You nailed it describing your 'dirty (guilty) pleasure'. 

Agree, Aerocino is probably the best standalone milk Frother I've tried. Purchased a Dualit equivalent that had great reviews on John Lewis website but disappointingly it just doesn't heat the milk enough imo. I never liked the taste of UHT milk used in Tassimo pods and so was looking for a device that would allow me to use my own milk (usually semi-skimmed) when making Lattes or Cappas.


----------



## DoubleShot (Apr 23, 2014)

mikesmith181

Not sure if you're aware but the seasonal Nespresso offer in the build up to Xmas of a free £75 credit (£25 off on three separate orders of pods/accessories etc) just ended on 31/01/15? It was one of the main reasons I purchased a Lattisima a year ago as it effectively reduced the cost of the machine by almost 50%!


----------



## sergeyklimanov1990 (Nov 28, 2019)

Hi!!! I have a question.

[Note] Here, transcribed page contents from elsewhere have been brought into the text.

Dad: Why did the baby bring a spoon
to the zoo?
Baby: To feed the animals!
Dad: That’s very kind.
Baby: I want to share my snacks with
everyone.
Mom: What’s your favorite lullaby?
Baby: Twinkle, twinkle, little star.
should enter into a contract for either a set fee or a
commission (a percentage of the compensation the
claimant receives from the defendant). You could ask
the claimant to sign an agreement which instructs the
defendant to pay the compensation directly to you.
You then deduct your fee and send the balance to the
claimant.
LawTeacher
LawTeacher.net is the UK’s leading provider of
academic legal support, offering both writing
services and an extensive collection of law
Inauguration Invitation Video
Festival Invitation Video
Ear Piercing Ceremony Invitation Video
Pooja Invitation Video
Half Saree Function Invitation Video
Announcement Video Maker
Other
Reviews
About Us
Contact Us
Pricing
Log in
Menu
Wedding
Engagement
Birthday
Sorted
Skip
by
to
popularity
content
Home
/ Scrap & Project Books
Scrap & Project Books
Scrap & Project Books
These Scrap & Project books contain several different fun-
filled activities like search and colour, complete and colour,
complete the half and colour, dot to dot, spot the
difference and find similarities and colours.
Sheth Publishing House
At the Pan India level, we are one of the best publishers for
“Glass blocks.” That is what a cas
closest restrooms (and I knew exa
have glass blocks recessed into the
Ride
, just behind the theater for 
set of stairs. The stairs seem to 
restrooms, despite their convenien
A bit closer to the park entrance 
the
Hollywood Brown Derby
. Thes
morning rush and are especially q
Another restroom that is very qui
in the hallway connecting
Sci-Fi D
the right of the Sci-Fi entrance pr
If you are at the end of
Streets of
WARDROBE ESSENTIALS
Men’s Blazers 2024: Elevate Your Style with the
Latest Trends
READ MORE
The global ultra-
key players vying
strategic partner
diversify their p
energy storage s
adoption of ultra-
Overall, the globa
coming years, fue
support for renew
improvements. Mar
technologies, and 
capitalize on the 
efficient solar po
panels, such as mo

In this review, https://milkfrothertop.com/nespresso-lattissima-pro-review/ it was said that the coffee machine can only use Lattissima capsules. Is this true, or can I use capsules from other manufacturers?


----------



## MildredM (Feb 13, 2017)

sergeyklimanov1990 said:


> Hi!!! I have a question. In this review, https://milkfrothertop.com/nespresso-lattissima-pro-review/ it was said that the coffee machine can only use Lattissima capsules. Is this true, or can I use capsules from other manufacturers?


 Hi, have you tried asking the reviewerer?


----------



## sergeyklimanov1990 (Nov 28, 2019)

MildredM said:


> Hi, have you tried asking the reviewerer?


 Yes but he doesn't answer.


----------



## MWJB (Feb 28, 2012)

sergeyklimanov1990 said:


> Yes but he doesn't answer.


 The review says you can use the typical "ristretto/espresso/lungo" Nespresso capsules.

I'm not aware there is a Latissima capsule, only original & vertuo.


----------